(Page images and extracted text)

== == ==

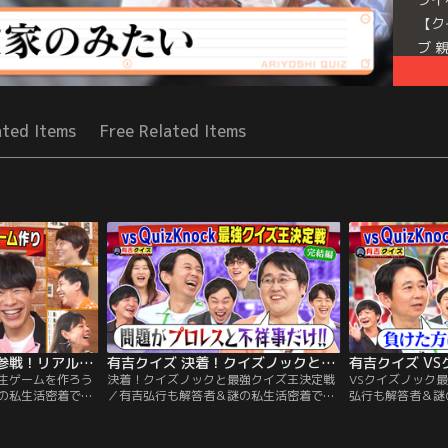
【ク
ブ 
か？
り合
Mor
ated Items
Free Related Items
Seri
有吉クイズ 麒麟川島参戦！リアル人生ゲームを作ろう（2026/07/26放送分）
有吉クイズ 決着！クイズノックと最強クイズ王決定戦（2026/07/19放送分）
生ゲームを作ろう
決着！クイズノックと最強クイズ王決定戦
VSクイズノック
の私生活密着で禁
／有吉弘行も解答者＆謎の私生活密着で禁
弘行も解答者＆謎
プライベートを切り
断クイズも！ 解答者がプライベートを切り
ズも！解答者がプ
クイズを出題！
売りしたり、体を張ってクイズを出題！
たり、体を張って
 「芸能人版人生ゲ
【クイズラインナップ】 「有吉クイズ VS
ラインナップ】「有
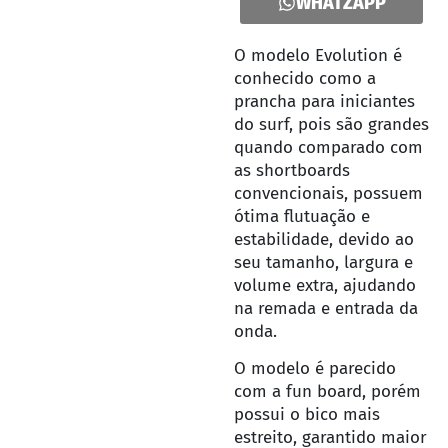
WHATZAPP
O modelo Evolution é
conhecido como a
prancha para iniciantes
do surf, pois são grandes
quando comparado com
as shortboards
convencionais, possuem
ótima flutuação e
estabilidade, devido ao
seu tamanho, largura e
volume extra, ajudando
na remada e entrada da
onda.
O modelo é parecido
com a fun board, porém
possui o bico mais
estreito, garantido maior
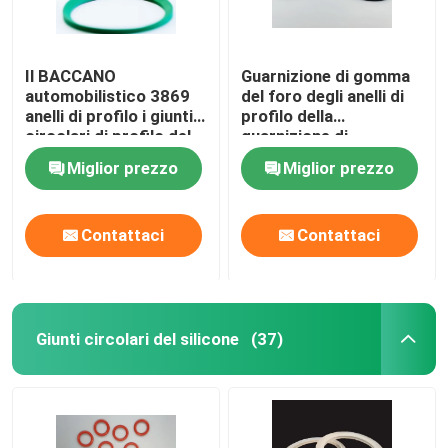
Il BACCANO
Guarnizione di gomma
automobilistico 3869
del foro degli anelli di
anelli di profilo i giunti
profilo della
circolari di profilo del
guarnizione di
quadrato di resistenza
BACCANO 3869 del
Miglior prezzo
Miglior prezzo
all'usura NBR
nero di NBR per i
cuscinetti
Contattaci
Contattaci
Giunti circolari del silicone
(37)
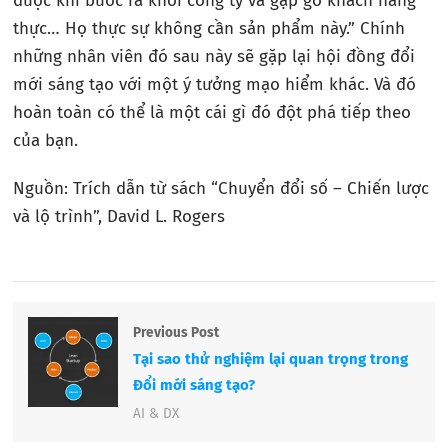
được khi bước ra khỏi công ty và gặp gỡ khách hàng
thực… Họ thực sự không cần sản phẩm này.” Chính
những nhân viên đó sau này sẽ gặp lại hội đồng đổi
mới sáng tạo với một ý tưởng mạo hiểm khác. Và đó
hoàn toàn có thể là một cái gì đó đột phá tiếp theo
của bạn.
Nguồn: Trích dẫn từ sách “Chuyển đổi số – Chiến lược
và lộ trình”, David L. Rogers
Previous Post
Tại sao thử nghiệm lại quan trọng trong
Đổi mới sáng tạo?
AI & DX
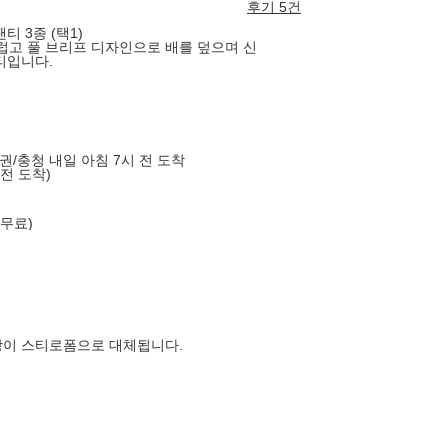
후기 5건
티 3종 (택1)
고 풀 브리프 디자인으로 배를 덮으며 신
티입니다.
도권/충청 내일 아침 7시 전 도착
 전 도착)
 무료)
장이 스티로폼으로 대체됩니다.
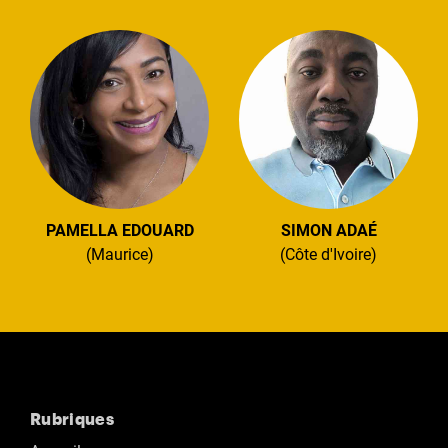
PAMELLA EDOUARD
SIMON ADAÉ
(Maurice)
(Côte d'Ivoire)
Rubriques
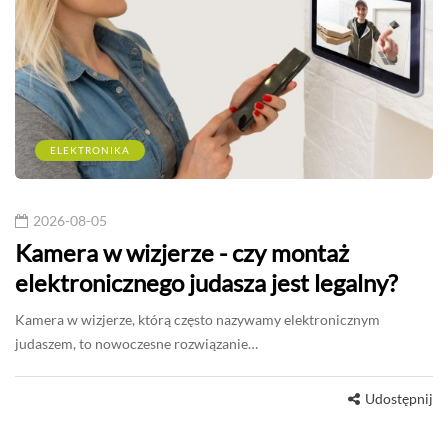
ELEKTRONIKA
2026-08-05
Kamera w wizjerze - czy montaż
elektronicznego judasza jest legalny?
Kamera w wizjerze, którą często nazywamy elektronicznym
judaszem, to nowoczesne rozwiązanie…
Udostępnij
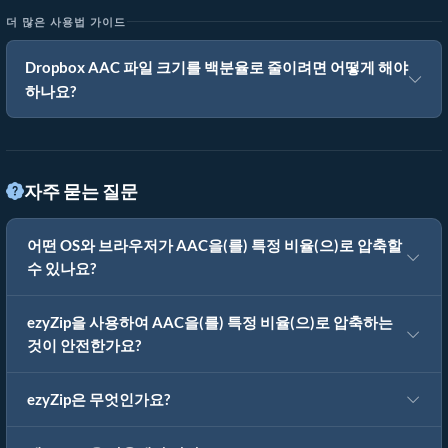
더 많은 사용법 가이드
Dropbox AAC 파일 크기를 백분율로 줄이려면 어떻게 해야
하나요?
자주 묻는 질문
어떤 OS와 브라우저가 AAC을(를) 특정 비율(으)로 압축할
수 있나요?
ezyZip을 사용하여 AAC을(를) 특정 비율(으)로 압축하는
것이 안전한가요?
ezyZip은 무엇인가요?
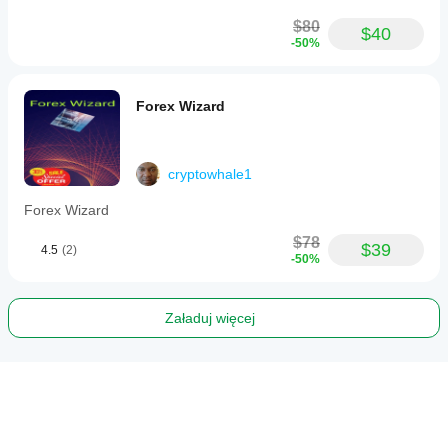
$80
$40
-50%
Forex Wizard
cryptowhale1
Forex Wizard
$78
$39
4.5
(2)
-50%
Załaduj więcej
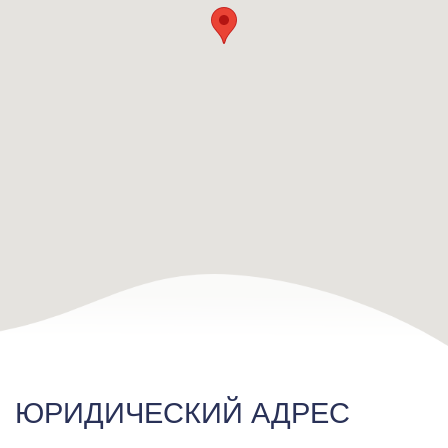
ЮРИДИЧЕСКИЙ АДРЕС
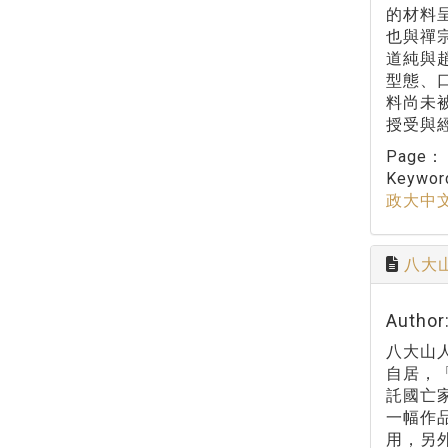
的材料
也與禪
道純與
型態、
料尚未
授受與
Page
Keywo
政大中
八大
Autho
八大山
自居，
託國亡
一幅作
用，另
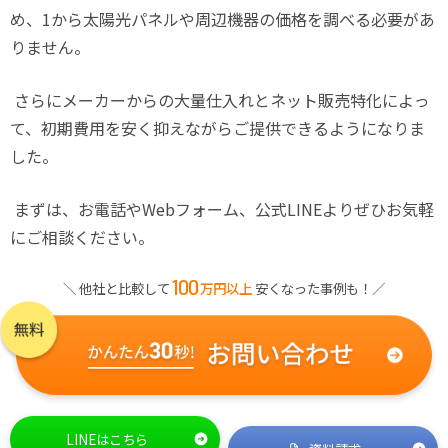
め、
1
から太陽光パネルや周辺機器の価格を調べる必要があ
りません。
さらにメーカーからの大量仕入れとネット販売特化によっ
て、初期費用を安く抑えながらご提供できるようになりま
した。
まずは、お電話や
Web
フォーム、公式
LINE
よりぜひお気軽
にご相談ください。
100
＼ 他社と比較して
万円以上
安くなった事例も！／
LINEはこちら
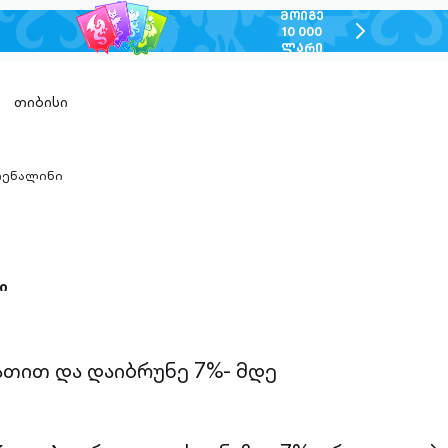
ᲛᲝᲘᲒᲔ
chevron-
10 000
ᲚᲐᲠᲘ
right-
outlined
თიბისი
ენალინი
n-
ed
ი
ათით და დაიბრუნე 7%- მდე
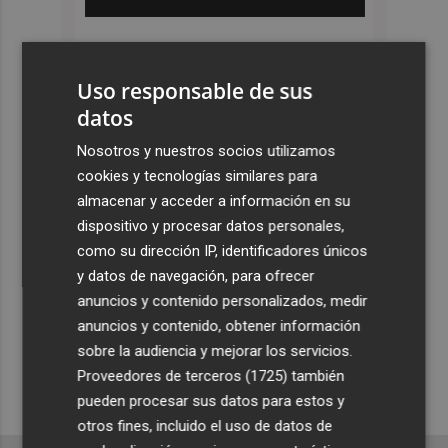
Uso responsable de sus
datos
Nosotros y nuestros socios utilizamos
cookies y tecnologías similares para
almacenar y acceder a información en su
dispositivo y procesar datos personales,
como su dirección IP, identificadores únicos
y datos de navegación, para ofrecer
anuncios y contenido personalizados, medir
anuncios y contenido, obtener información
sobre la audiencia y mejorar los servicios.
Proveedores de terceros (1725)
también
pueden procesar sus datos para estos y
otros fines, incluido el uso de datos de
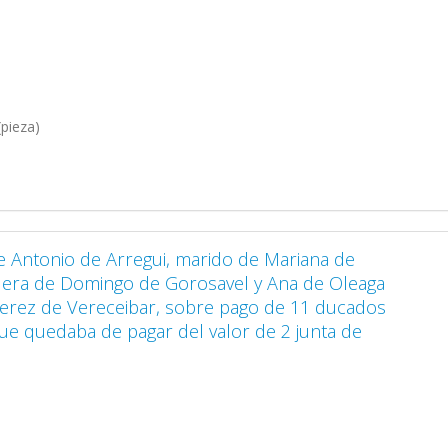
pieza)
e Antonio de Arregui, marido de Mariana de
dera de Domingo de Gorosavel y Ana de Oleaga
erez de Vereceibar, sobre pago de 11 ducados
que quedaba de pagar del valor de 2 junta de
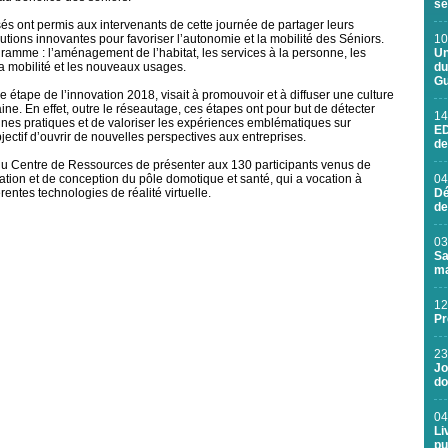
se
osés ont permis aux intervenants de cette journée de partager leurs
tions innovantes pour favoriser l’autonomie et la mobilité des Séniors.
10
ramme : l’aménagement de l’habitat, les services à la personne, les
Un
la mobilité et les nouveaux usages.
du
Gu
étape de l’innovation 2018, visait à promouvoir et à diffuser une culture
e. En effet, outre le réseautage, ces étapes ont pour but de détecter
14
onnes pratiques et de valoriser les expériences emblématiques sur
ED
jectif d’ouvrir de nouvelles perspectives aux entreprises.
de
 du Centre de Ressources de présenter aux 130 participants venus de
ation et de conception du pôle domotique et santé, qui a vocation à
04
rentes technologies de réalité virtuelle.
Dé
de
03
Sa
ma
12
Pr
23
Jo
do
04
Li
pu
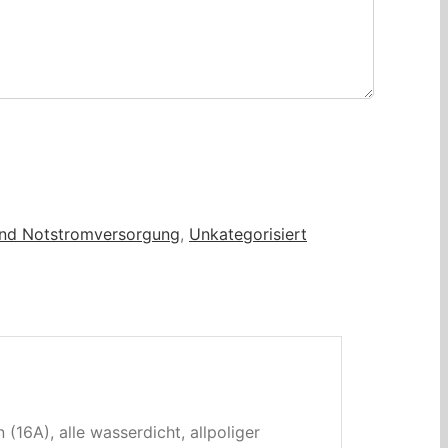
nd Notstromversorgung
,
Unkategorisiert
16A), alle wasserdicht, allpoliger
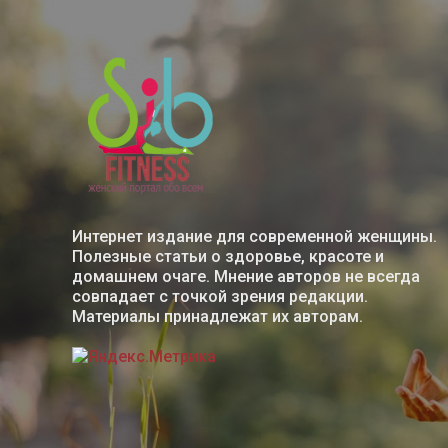
Интернет издание для современной женщины.
Полезные статьи о здоровье, красоте и
домашнем очаге. Мнение авторов не всегда
совпадает с точкой зрения редакции.
Материалы принадлежат их авторам.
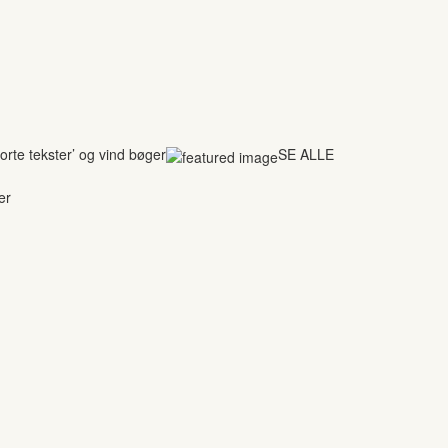
rte tekster’ og vind bøger
SE ALLE
er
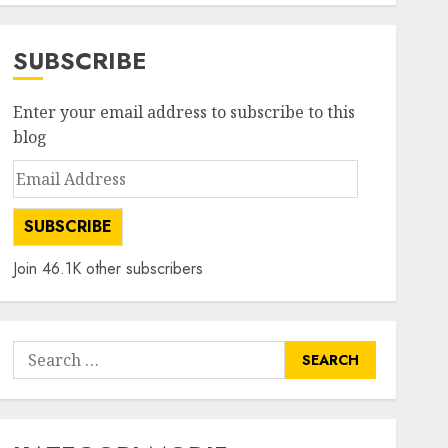
SUBSCRIBE
Enter your email address to subscribe to this
blog
Email
Address
SUBSCRIBE
Join 46.1K other subscribers
Search
for:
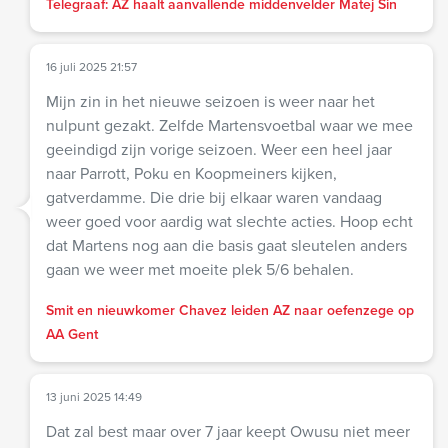
Telegraaf: AZ haalt aanvallende middenvelder Matej Sin
16 juli 2025 21:57
Mijn zin in het nieuwe seizoen is weer naar het
nulpunt gezakt. Zelfde Martensvoetbal waar we mee
geeindigd zijn vorige seizoen. Weer een heel jaar
naar Parrott, Poku en Koopmeiners kijken,
gatverdamme. Die drie bij elkaar waren vandaag
weer goed voor aardig wat slechte acties. Hoop echt
dat Martens nog aan die basis gaat sleutelen anders
gaan we weer met moeite plek 5/6 behalen.
Smit en nieuwkomer Chavez leiden AZ naar oefenzege op
AA Gent
13 juni 2025 14:49
Dat zal best maar over 7 jaar keept Owusu niet meer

== == ==

# WORK TASK:
All that is wanted is the line with "dat Martens nog" and every later line in the entries, reproduced exactly.

# ANSWER:
dat Martens nog aan die basis gaat sleutelen anders
gaan we weer met moeite plek 5/6 behalen.
Smit en nieuwkomer Chavez leiden AZ naar oefenzege op
AA Gent
13 juni 2025 14:49
Dat zal best maar over 7 jaar keept Owusu niet meer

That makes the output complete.